Por ContraFatos 11/10/2025 Atualizado em 11/10/2025
Dep. Eduardo Bolsonaro (PL - SP) em discussão e votação de propostas no Plenário da Câmara, Sessão Deliberativa, em Brasília, DF (4/2/2025) | Foto: Bruno Spada/Câmara dos Deputados
Deputado reage a comunicado da Alfândega norte-americana que contradiz base da prisão do ex-assessor de Jair Bolsonaro
O deputado federal Eduardo Bolsonaro (PL-SP) utilizou suas redes sociais neste sábado (11) para comentar um comunicado emitido pela Alfândega e Proteção de Fronteiras dos Estados Unidos (CBP). O documento, divulgado na sexta-feira (10), contesta as informações que embasaram a prisão do ex-assessor presidencial Filipe Martins, apontando que ele não entrou nos Estados Unidos em 30 de dezembro de 2022, como havia sido registrado em investigações conduzidas no Brasil.

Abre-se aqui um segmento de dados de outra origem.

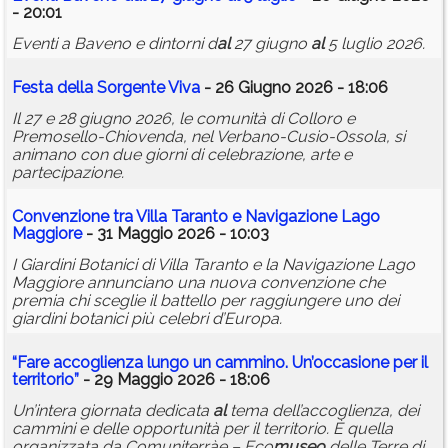
- 20:01
Eventi a Baveno e dintorni d
al
27 giugno
al
5 luglio 2026.
Festa della Sorgente Viva
- 26 Giugno 2026 - 18:06
Il 27 e 28 giugno 2026, le comunità di Colloro e
Premosello-Chiovenda, nel Verbano-Cusio-Ossola, si
animano con due giorni di celebrazione, arte e
partecipazione.
Convenzione tra Villa Taranto e Navigazione Lago
Maggiore
- 31 Maggio 2026 - 10:03
I Giardini Botanici di Villa Taranto e la Navigazione Lago
Maggiore annunciano una nuova convenzione che
premia chi sceglie il battello per raggiungere uno dei
giardini botanici più celebri d’Europa.
“Fare accoglienza lungo un cammino. Un’occasione per il
territorio”
- 29 Maggio 2026 - 18:06
Un’intera giornata dedicata
al
tema dell’accoglienza, dei
cammini e delle opportunità per il territorio. È quella
organizzata da Comuniterràe – Eco
museo
delle Terre di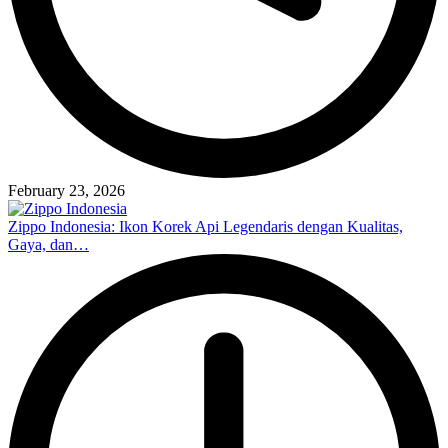
February 23, 2026
Zippo Indonesia: Ikon Korek Api Legendaris dengan Kualitas,
Gaya, dan…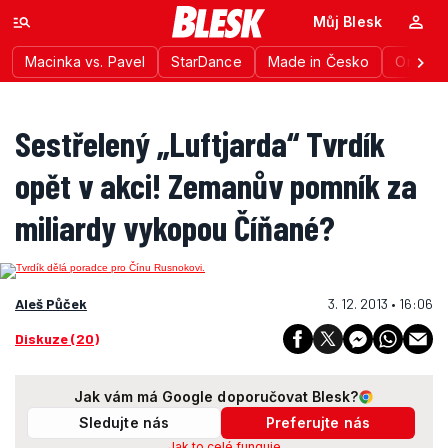
Můj Blesk
Macinka vs. Pavel
StarDance
Made in Česko
Ordinac
Sestřelený „Luftjarda“ Tvrdík
opět v akci! Zemanův pomník za
miliardy vykopou Číňané?
Aleš Půček
3. 12. 2013 • 16:06
Diskuze (20)
Jak vám má Google doporučovat Blesk?
Sledujte nás
Preferujte nás
Jak to celé funguje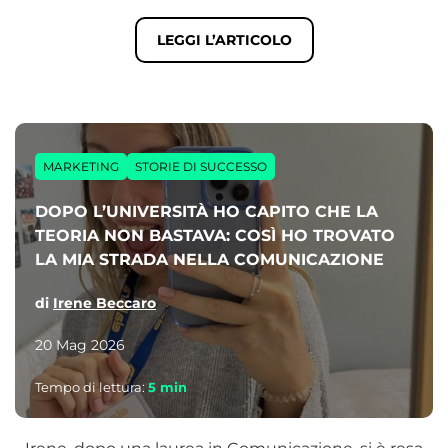
LEGGI L’ARTICOLO
MARKETING
STORIE DI SUCCESSO
DOPO L’UNIVERSITÀ HO CAPITO CHE LA
TEORIA NON BASTAVA: COSÌ HO TROVATO
LA MIA STRADA NELLA COMUNICAZIONE
di
Irene Beccaro
20 Mag 2026
Tempo di lettura:
5
min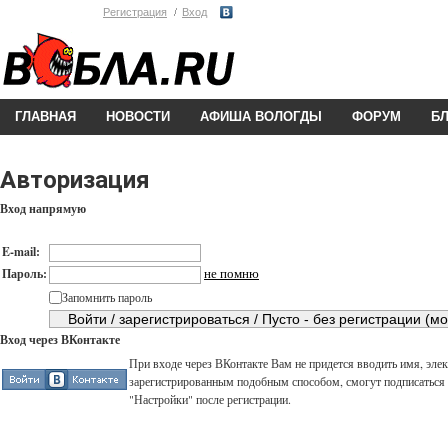
Регистрация
Вход
ГЛАВНАЯ
НОВОСТИ
АФИША ВОЛОГДЫ
ФОРУМ
Б
Авторизация
Вход напрямую
E-mail:
не помню
Пароль:
Запомнить пароль
Вход через ВКонтакте
При входе через ВКонтакте Вам не придется вводить имя, элек
зарегистрированным подобным способом, смогут подписаться н
"Настройки" после регистрации.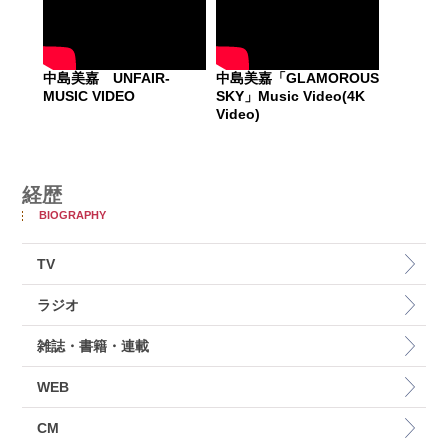
中島美嘉 UNFAIR-
中島美嘉「GLAMOROUS
MUSIC VIDEO
SKY」Music Video(4K
Video)
経歴
BIOGRAPHY
TV
ラジオ
雑誌・書籍・連載
WEB
CM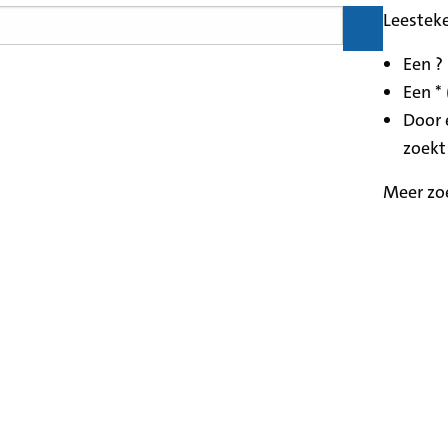
Leestek
Een ?
Een * 
Door 
zoekt
Meer zo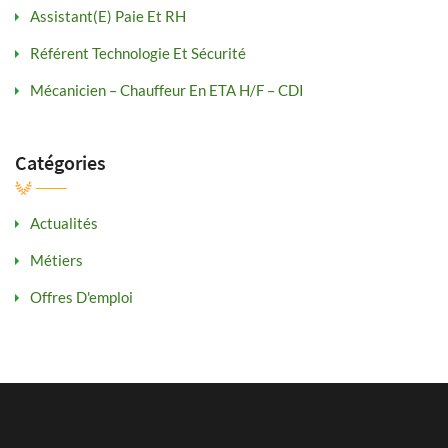
Assistant(e) Paie Et RH
Référent Technologie Et Sécurité
Mécanicien – Chauffeur En ETA H/F – CDI
Catégories
Actualités
Métiers
Offres D'emploi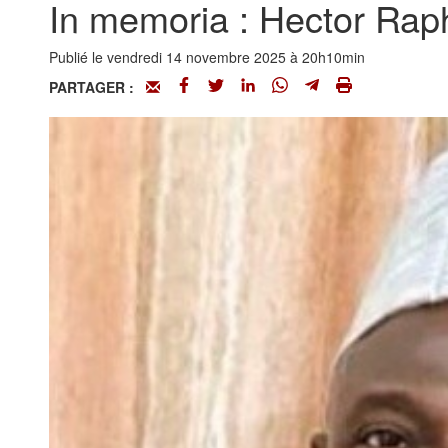
In memoria : Hector R
Publié le vendredi 14 novembre 2025 à 20h10min
PARTAGER :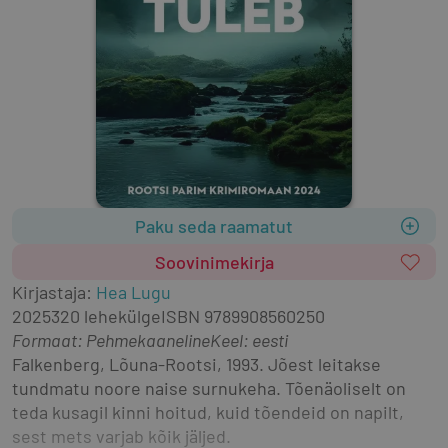
Paku seda raamatut
Soovinimekirja
Kirjastaja
:
Hea Lugu
2025
320 lehekülge
ISBN
9789908560250
Formaat
:
Pehmekaaneline
Keel: eesti
Falkenberg, Lõuna-Rootsi, 1993. Jõest leitakse 
tundmatu noore naise surnukeha. Tõenäoliselt on 
teda kusagil kinni hoitud, kuid tõendeid on napilt, 
sest mets varjab kõik jäljed.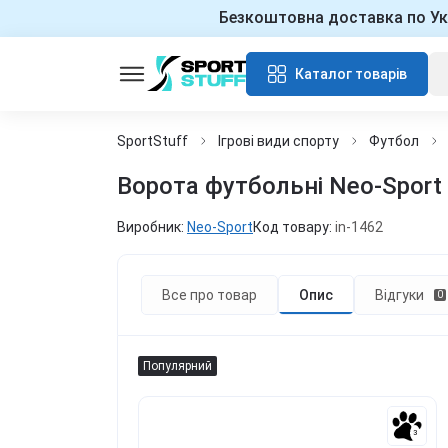
Безкоштовна доставка по Ук
Каталог товарів
SportStuff
Ігрові види спорту
Футбол
Ворота футбольні Neo-Sport N
Виробник:
Neo-Sport
Код товару:
in-1462
Все про товар
Опис
Відгуки
0
Популярний
3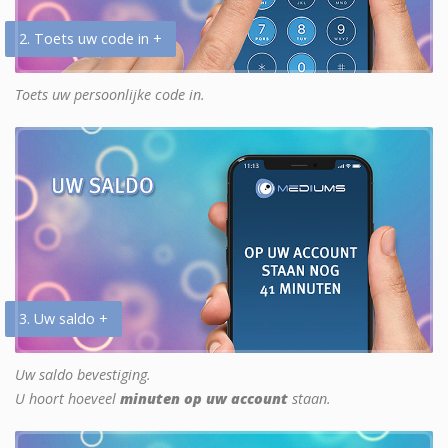
2. Toets uw code in +
Toets uw persoonlijke code in.
3. Uw saldo +
Uw saldo bevestiging.
U hoort hoeveel
minuten op uw account
staan.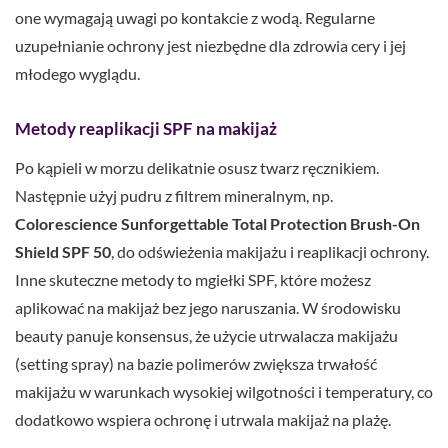
one wymagają uwagi po kontakcie z wodą. Regularne
uzupełnianie ochrony jest niezbędne dla zdrowia cery i jej
młodego wyglądu.
Metody reaplikacji SPF na makijaż
Po kąpieli w morzu delikatnie osusz twarz ręcznikiem.
Następnie użyj pudru z filtrem mineralnym, np.
Colorescience Sunforgettable Total Protection Brush-On
Shield SPF 50
, do odświeżenia makijażu i reaplikacji ochrony.
Inne skuteczne metody to mgiełki SPF, które możesz
aplikować na makijaż bez jego naruszania. W środowisku
beauty panuje konsensus, że użycie utrwalacza makijażu
(setting spray) na bazie polimerów zwiększa trwałość
makijażu w warunkach wysokiej wilgotności i temperatury, co
dodatkowo wspiera ochronę i utrwala makijaż na plażę.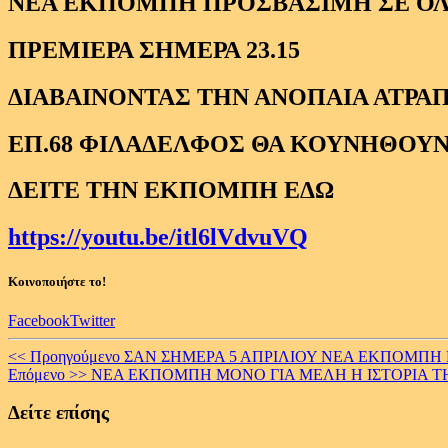
ΝΕΑ ΕΚΠΟΜΠΗ ΠΡΟΣΒΑΣΙΜΗ ΣΕ Ο
ΠΡΕΜΙΕΡΑ ΣΗΜΕΡΑ 23.15
ΔΙΑΒΑΙΝΟΝΤΑΣ ΤΗΝ ΑΝΟΠΑΙΑ ΑΤΡΑΠ
ΕΠ.68 ΦΙΛΑΔΕΛΦΟΣ ΘΑ ΚΟΥΝΗΘΟΥΝ
ΔΕΙΤΕ ΤΗΝ ΕΚΠΟΜΠΗ ΕΔΩ
https://youtu.be/itl6lVdvuVQ
Κοινοποιήστε το!
Facebook
Twitter
Continue
<< Προηγούμενο
ΣΑΝ ΣΗΜΕΡΑ 5 ΑΠΡΙΛΙΟΥ ΝΕΑ ΕΚΠΟΜΠΗ Π
Επόμενο >>
ΝΕΑ ΕΚΠΟΜΠΗ ΜΟΝΟ ΓΙΑ ΜΕΛΗ Η ΙΣΤΟΡΙΑ ΤΗ
Reading
Δείτε επίσης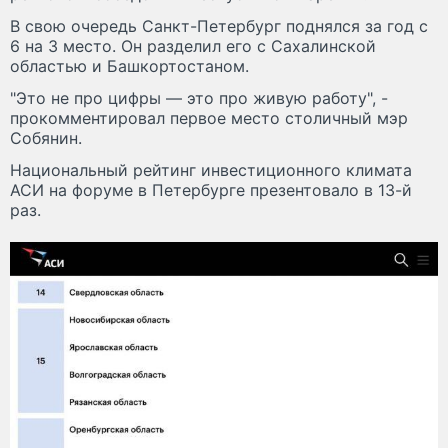
В свою очередь Санкт-Петербург поднялся за год с
6 на 3 место. Он разделил его с Сахалинской
областью и Башкортостаном.
"Это не про цифры — это про живую работу", -
прокомментировал первое место столичный мэр
Собянин.
Национальный рейтинг инвестиционного климата
АСИ на форуме в Петербурге презентовало в 13-й
раз.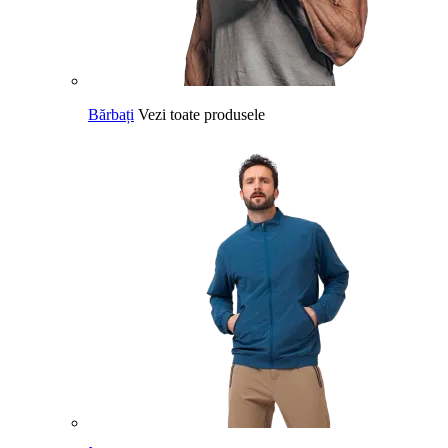
Bărbați
Vezi toate produsele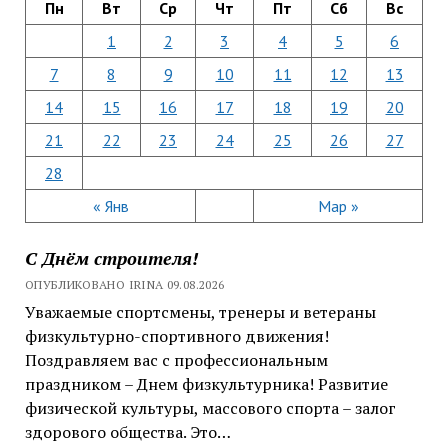
Пн
Вт
Ср
Чт
Пт
Сб
Вс
1
2
3
4
5
6
7
8
9
10
11
12
13
14
15
16
17
18
19
20
21
22
23
24
25
26
27
28
« Янв
Мар »
С Днём строителя!
ОПУБЛИКОВАНО IRINA 09.08.2026
Уважаемые спортсмены, тренеры и ветераны
физкультурно-спортивного движения!
Поздравляем вас с профессиональным
праздником – Днем физкультурника! Развитие
физической культуры, массового спорта – залог
здорового общества. Это…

Segundo Eduardo Bolsonaro, o comunicado comprova que o ministro Alexandre de Moraes, do Supremo Tribunal Federal (STF), utilizou dados falsos para justificar a prisão de Filipe Martins. “Moraes usou uma inserção falsa para prender Filipe por mais de seis meses, começando numa solitária, sem poder sair, ver a luz do sol e etc”, afirmou o deputado, classificando a situação como um caso de “tortura”.
Leitura
Acusações contra Moraes e delegado da PF
O parlamentar também defendeu que tanto o ministro Alexandre de Moraes quanto o delegado da Polícia FederalFábio Shor deveriam ser presos. “Filipe sofreu tudo isso pois lhe foi oferecida uma delação premiada para inventar alguma conexão de [Jair] Bolsonaro com o golpe da Disney. Filipe, homem de verdade, segurou a onda e hoje a verdade vem à tona. Moraes e o delegado federal Fábio Shor merecem a prisão e Filipe ser reparado pelo Estado devido a esta ilegalidade”, declarou Eduardo.
O deputado, que tem feito pronunciamentos no exterior contra o que chama de “ações antidemocráticas” do Judiciário brasileiro, reforçou que o caso expõe graves falhas e abusos na condução das investigações.